MATERIAL FOR THIS TASK ▸
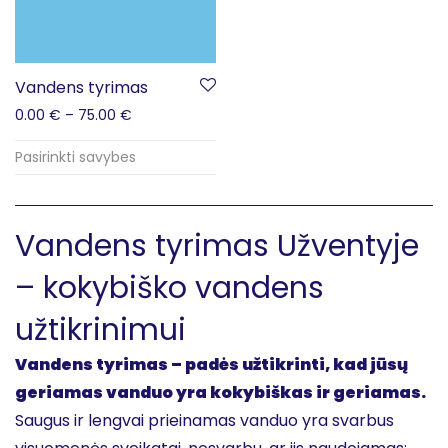
Vandens tyrimas
0.00
€
–
75.00
€
Pasirinkti savybes
Vandens tyrimas Užventyje
– kokybiško vandens
užtikrinimui
Vandens tyrimas – padės užtikrinti, kad jūsų
geriamas vanduo yra kokybiškas ir geriamas.
Saugus ir lengvai prieinamas vanduo yra svarbus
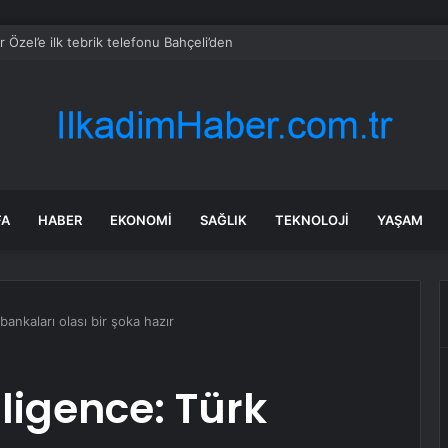
 Özel’e ilk tebrik telefonu Bahçeli’den
FA
HABER
EKONOMI
SAĞLIK
TEKNOLOJI
YAŞAM
ankaları olası bir şoka hazır
ligence: Türk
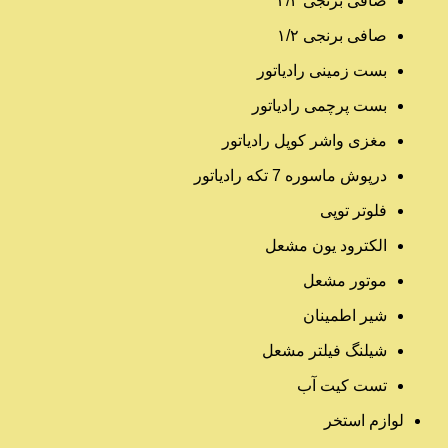
صافی برنجی ۳/۴
صافی برنجی ۱/۲
بست زمینی رادیاتور
بست پرچمی رادیاتور
مغزی واشر کوپل رادیاتور
درپوش ماسوره 7 تکه رادیاتور
فلوتر توپی
الکترود یون مشعل
موتور مشعل
شیر اطمینان
شیلنگ فیلتر مشعل
تست کیت آب
لوازم استخر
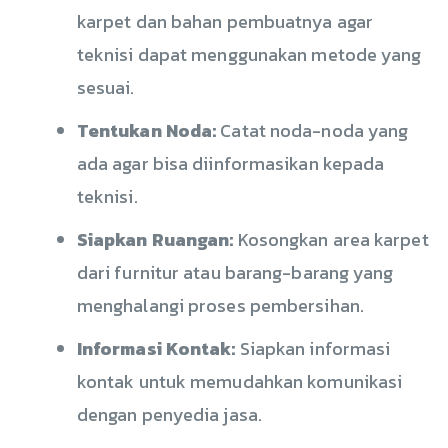
karpet dan bahan pembuatnya agar
teknisi dapat menggunakan metode yang
sesuai.
Tentukan Noda:
Catat noda-noda yang
ada agar bisa diinformasikan kepada
teknisi.
Siapkan Ruangan:
Kosongkan area karpet
dari furnitur atau barang-barang yang
menghalangi proses pembersihan.
Informasi Kontak:
Siapkan informasi
kontak untuk memudahkan komunikasi
dengan penyedia jasa.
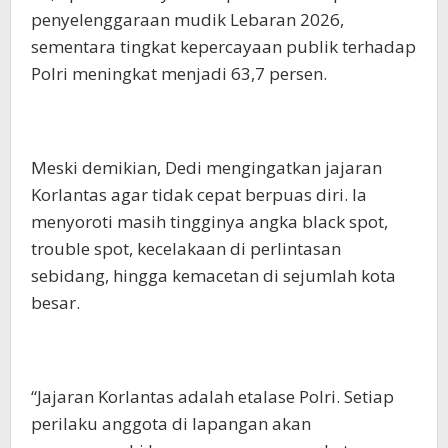
penyelenggaraan mudik Lebaran 2026,
sementara tingkat kepercayaan publik terhadap
Polri meningkat menjadi 63,7 persen.
Meski demikian, Dedi mengingatkan jajaran
Korlantas agar tidak cepat berpuas diri. Ia
menyoroti masih tingginya angka black spot,
trouble spot, kecelakaan di perlintasan
sebidang, hingga kemacetan di sejumlah kota
besar.
“Jajaran Korlantas adalah etalase Polri. Setiap
perilaku anggota di lapangan akan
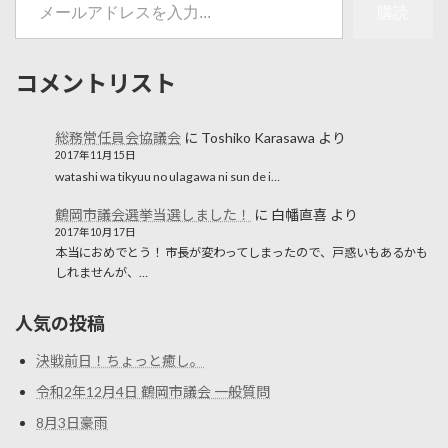
購読
コメントリスト
総務常任員会協議会
に
Toshiko Karasawa
より
2017年11月15日
watashi wa tikyuu no ulagawa ni sun de i…
鶴岡市議会選挙当選しました！
に
白幡直喜
より
2017年10月17日
本当におめでとう！ 市長が変わってしまったので、戸惑いもあるかも
しれませんが、…
人気の投稿
決戦前日！ちょっと癒し。
令和2年12月4日 鶴岡市議会 一般質問
8月3日豪雨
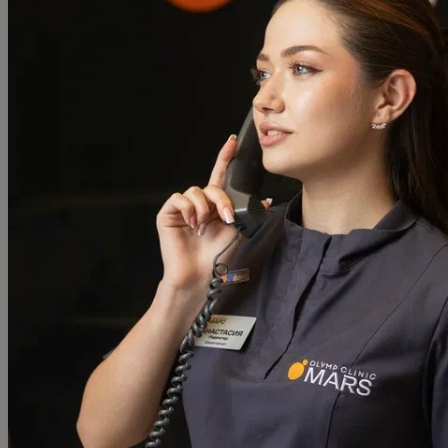
Принять все
Отправляя заполненную вами форму, вы соглашаетесь на обр
"Олимп Клиник Марс"
,
ООО "Олимп Клиник"
,
ООО "Огни Олим
Даете согласие на обработку ваших персональных данных в с
г. Москва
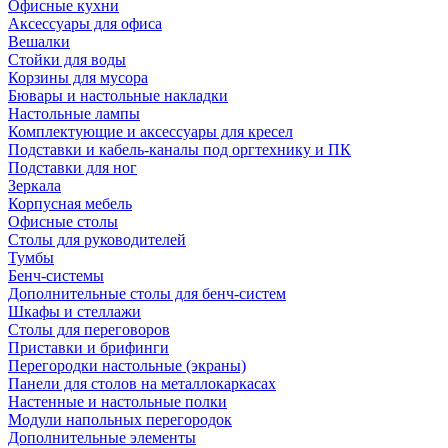
Офисные кухни
Аксессуары для офиса
Вешалки
Стойки для воды
Корзины для мусора
Бювары и настольные накладки
Настольные лампы
Комплектующие и аксессуары для кресел
Подставки и кабель-каналы под оргтехнику и ПК
Подставки для ног
Зеркала
Корпусная мебель
Офисные столы
Столы для руководителей
Тумбы
Бенч-системы
Дополнительные столы для бенч-систем
Шкафы и стеллажи
Столы для переговоров
Приставки и брифинги
Перегородки настольные (экраны)
Панели для столов на металлокаркасах
Настенные и настольные полки
Модули напольных перегородок
Дополнительные элементы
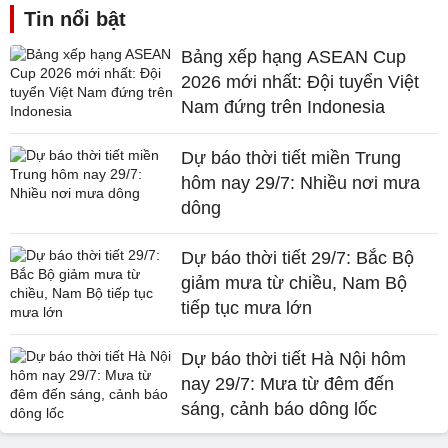
Tin nổi bật
Bảng xếp hạng ASEAN Cup
2026 mới nhất: Đội tuyển Việt
Nam đứng trên Indonesia
Dự báo thời tiết miền Trung
hôm nay 29/7: Nhiều nơi mưa
dông
Dự báo thời tiết 29/7: Bắc Bộ
giảm mưa từ chiều, Nam Bộ
tiếp tục mưa lớn
Dự báo thời tiết Hà Nội hôm
nay 29/7: Mưa từ đêm đến
sáng, cảnh báo dông lốc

TASK DESCRIPTION ▸ What lines of the preceding data include the string "مشعل"? Pull them out.

EXPECTED ANSWER ▸
الکترود یون مشعل
موتور مشعل
شیلنگ فیلتر مشعل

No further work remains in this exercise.